Giunti al quinto lavoro in studio, i canadesi
KEN Mode (se ve lo state chiedendo, KEN sta per “Kill Everyone Now”) ripropongono la loro formula vincente già vista solida e padroneggiata in
Venerable: suonare per prendere a randellate in volto l’ascoltatore.
Lo si capisce subito, sin dai primi pezzi di
Entrench, che le influenze di
Unsane e
Helmet, che quell’attitudine diretta ma mai scontata, la maniera di comporre, breve e senza fronzoli, la cattiveria e la ruvidezza hardcore durissime a morire sono tornate e sono più in forma che mai. C’è dentro tutto quel che ha caratterizzato tanto il gruppo di Winnipeg quanto l’intera scena noise rock tra anni 90 e primi 2000: brani concisi, d’impatto che tuttavia sanno inventare sempre qualche novità, qualche nota di freschezza che li fa deviare da una potenziale formula scontata.
Non c’è imitazione di questo o quel modello in Entrench, sebbene sia ben chiaro cosa i
KEN Mode abbiano in mente mentre suonano: piuttosto, c’è la sicurezza e la familiarità di suonare qualcosa che viene tanto dal cuore quanto dalle viscere e dalla testa. I fratelli Matthewson, infatti, masticano questo linguaggio ormai dal 2003, un codice musicale fatto di strutture ritmiche veloci e schizofreniche, riff di chitarra dissonanti, ipnotici e testi urlati in faccia all’ascoltatore: una maniera per esprimere una rabbia moderna, claustrofobica e mai pienamente consumata.

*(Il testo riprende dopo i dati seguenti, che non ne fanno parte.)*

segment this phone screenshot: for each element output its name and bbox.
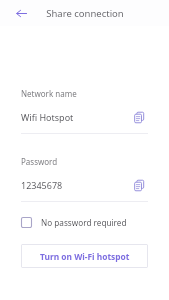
staticText: Password [21, 156, 58, 167]
staticText: Wifi Hotspot [21, 111, 74, 123]
staticText: 12345678 [21, 179, 63, 191]
button[interactable]: No password required [21, 214, 148, 231]
staticText: Share connection [46, 7, 124, 20]
button[interactable]: Back [8, 0, 34, 26]
staticText: No password required [41, 217, 127, 228]
button[interactable]: Copy password [130, 176, 148, 194]
button[interactable]: Turn on Wi-Fi hotspot [21, 244, 148, 268]
staticText: Network name [21, 88, 77, 99]
button[interactable]: Copy network name [130, 108, 148, 126]
staticText: Turn on Wi-Fi hotspot [40, 251, 130, 262]
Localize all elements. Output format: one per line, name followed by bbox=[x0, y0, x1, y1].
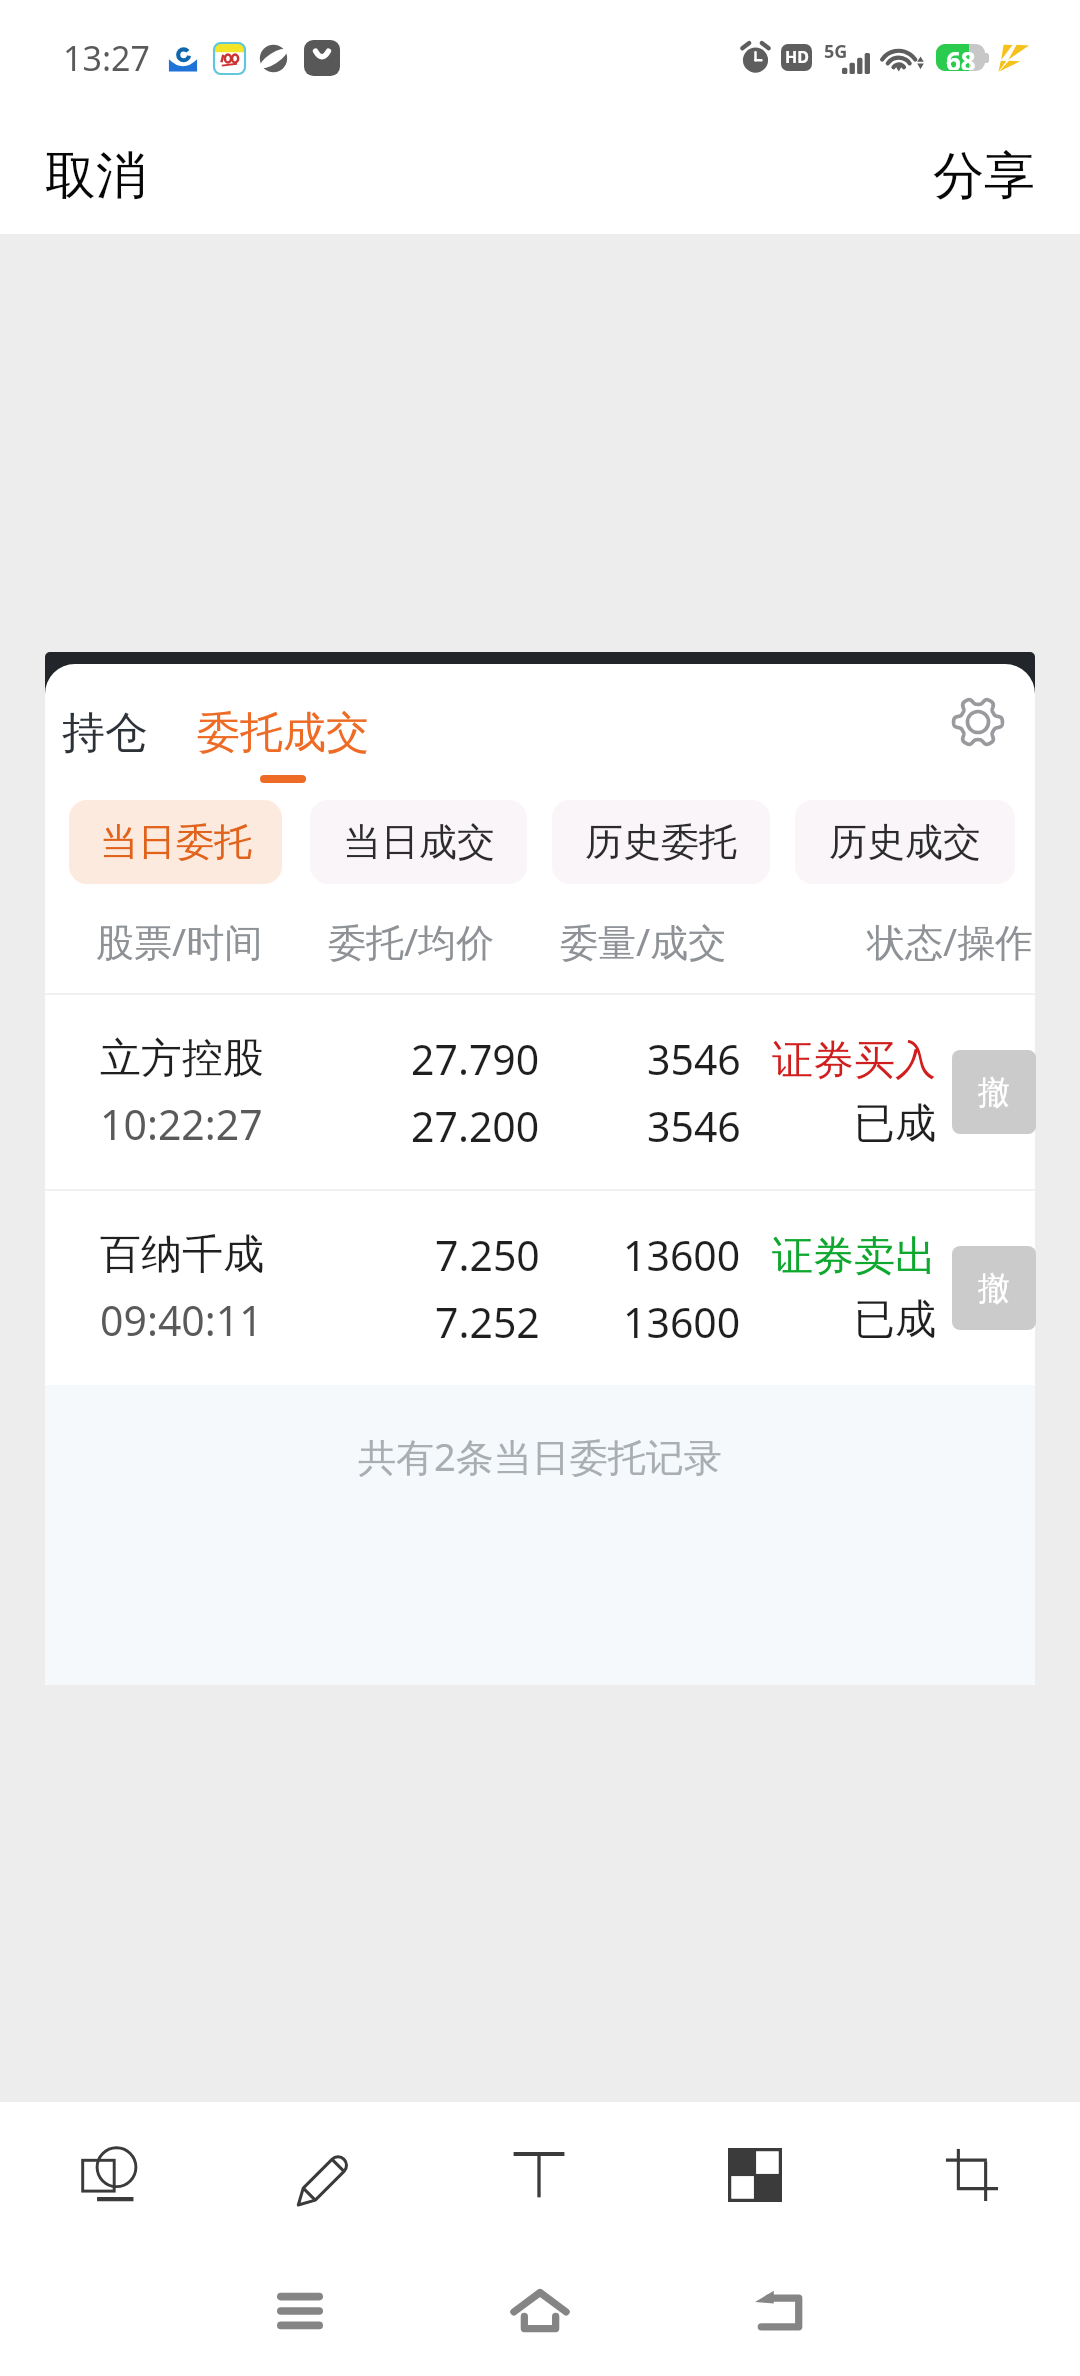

Nell’opener Counter Culture Complex, così come nella mastodontica The Promises of God e nella disperate Figure your Life Out e Daeodon ci sono delle aperture melodiche che fanno respirare ritornelli o stralci di cori, imprimendoli nella memoria, preparando l’ascoltatore al successivo assalto sui propri timpani, portato in toto da veri e propri pezzi classici dell'hardcore/noise come No; I'm In Control, Your Heartwarming Stories Make Me Sick, secret Vasectomy o la più cupa e lenta The Terror Pulse.
Da notare anche la presenza di un pezzo come Romeo Must Never Know, che strizza quasi l’occhio a suggestioni post rock, aperte, chitarristiche e sorprendentemente pulite, trasognate, senza mai però perdere il gusto per la causticità e la pesantezza di un sound inconfondibile. Una sorta di ripresa ed espansione maturata delle sonorità sperimentate con The Irate Jumbuck su
Venerable.
A chiudere, un perfetto commiato arriva con la frenetica e breve Why Don’t You Just Quit? seguita da Monomyth, pezzo atmosferico, corale, in assenza di voce e sezione ritmica, in cui la chitarra dialoga con archi, pianoforte e sintetizzatori, proponendo una faccia dei
KEN Mode che sa tanto di quiete dopo una tempesta perfetta: assolutamente non scontata e non fuori luogo.
Dischi simili, fatti di pura rabbia, aggressività e attitudine, a volte, ti mettono proprio in pace con il mondo.